En novembre 2018, le chef-lieu du district annonçait une stratégie énergétique visant à accomplir les objectifs fixés par la Confédération. Deux ans plus tard, la Municipalité a présenté les grands principes permettant de tenir ses engagements. «On peut dire que nous passons à la vitesse supérieure, image le syndic, Vincent Jaques. C’est un enjeu cardinal de la Municipalité qui figure en très bonne place dans notre programme de législature. Une étape supplémentaire qui ouvre gentiment les portes du concret.» La planification énergétique territoriale se décline en cinq principes. Le premier concerne la rénovation du parc bâti et a pour objectif de réduire de 17,6% les besoins en chaleur des bâtiments à Morges par rapport à 2017. Pour y parvenir, l’Exécutif a l’ambition de rénover 1,2% de la surface par année, soit l’équivalent de seize immeubles ou de 100 villas.

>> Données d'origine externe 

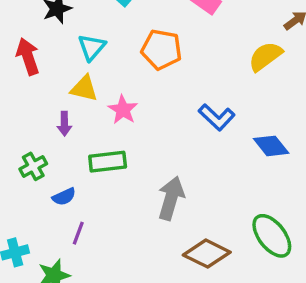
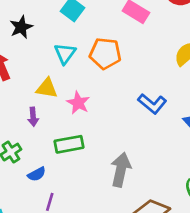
cyan triangle: (92, 47) -> (65, 53), moved

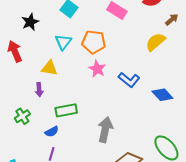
pink star: (78, 103) -> (97, 69), moved
blue semicircle: (37, 174) -> (52, 132), moved

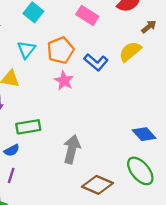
orange pentagon: (94, 42) -> (61, 50), turned -30
blue L-shape: (129, 80) -> (96, 62), moved
blue diamond: (162, 95) -> (144, 134), moved

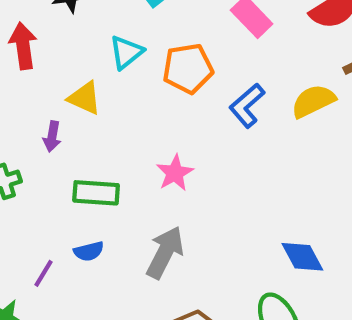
blue L-shape: (96, 62) -> (247, 106), turned 85
pink star: (64, 81) -> (175, 173), moved
blue semicircle: (12, 150) -> (89, 251), moved

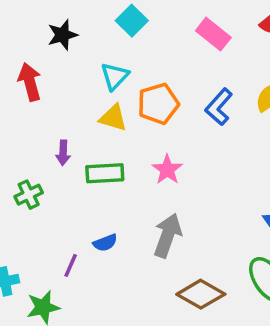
orange pentagon: (188, 68) -> (158, 104), moved
yellow triangle: (84, 98) -> (113, 118), moved
green rectangle: (96, 193) -> (105, 173), moved

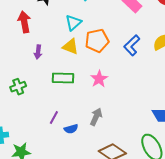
purple arrow: (63, 153) -> (38, 52), moved
gray arrow: (168, 235) -> (96, 117), size x0.7
blue semicircle: (105, 243) -> (71, 129), moved
purple line: (71, 265) -> (54, 117), moved

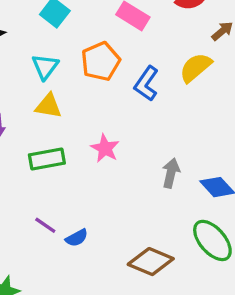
orange pentagon: (97, 41) -> (101, 61), moved
purple line: (54, 117) -> (45, 225), turned -72
gray arrow: (96, 117) -> (171, 173), moved

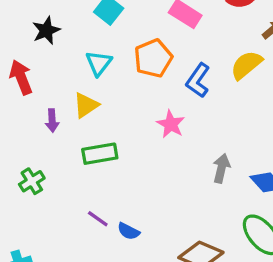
yellow triangle: (48, 106) -> (86, 105), moved, turned -44
pink star: (105, 148) -> (171, 124), moved
blue semicircle: (77, 238) -> (128, 231), turned 55

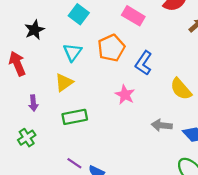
yellow semicircle: (246, 65) -> (181, 89), moved, turned -90
purple arrow: (52, 120) -> (33, 103), moved
gray arrow: (221, 168) -> (162, 125), turned -96

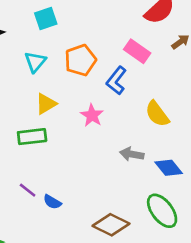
cyan square: (79, 14) -> (46, 18), turned 30
pink rectangle: (133, 16) -> (137, 51), moved
yellow triangle: (64, 82) -> (46, 104), moved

«Le deuxième principe vise à rendre notre gaz plus respectueux de l’environnement, déclare Jean-Jacques Aubert, municipal en charge des Énergies. Nous allons dès lors injecter du biogaz dans le réseau avec l’objectif que ce type représente 10% du total en 2035.» Le municipal a par ailleurs affirmé la volonté de la Ville de privilégier le gaz renouvelable produit sur le territoire morgien, puis celui certifié d’origine suisse et en dernière option européen.

Réseaux thermiques de pointe

Si l’installation du réseau d’aquathermie en a fait voir de toutes les couleurs aux automobilistes ces derniers mois en ville de Morges, provoquant de nombreux travaux sur des axes très utilisés, c’est pour le bien-être de la planète. Ce système de chauffage par l’eau du lac est en effet l’un des moyens retenus afin de couvrir 28% des besoins en chaleur des habitants. L’Exécutif compte aussi sur le chauffage au bois qui devrait passer de 1,7% à 12% en 2035. Dans son troisième principe, la Ville compte développer encore ces réseaux thermiques alimentés principalement par des sources d’énergie renouvelable et s’y raccorder au maximum.

Quatrième enjeu capital et non des moindres, la diminution du recours au mazout et au chauffage électrique au profit d’énergies renouvelables. «Nous aimerions remplacer environ 50 chauffages par an, développe Jean-Jacques Aubert. Cela représenterait en 2035 73% des chauffages à mazout et 68% des électriques.»

Finalement, cinquième et dernier principe retenu pour mener à bien la stratégie énergétique 2035, le développement de la production électrique locale. Dans ce but, la Municipalité s’est fixé pour objectif d’installer 3000 m² de panneaux solaires par année. «Nous avons déjà commencé à installer des centrales photovoltaïques sur plusieurs constructions communales, appuie Philippe Deriaz, municipal en charge de l’Environnement et de la Gestion des bâtiments. Nous souhaitons aussi soutenir les propriétaires qui veulent le faire via notre fonds d’encouragement.»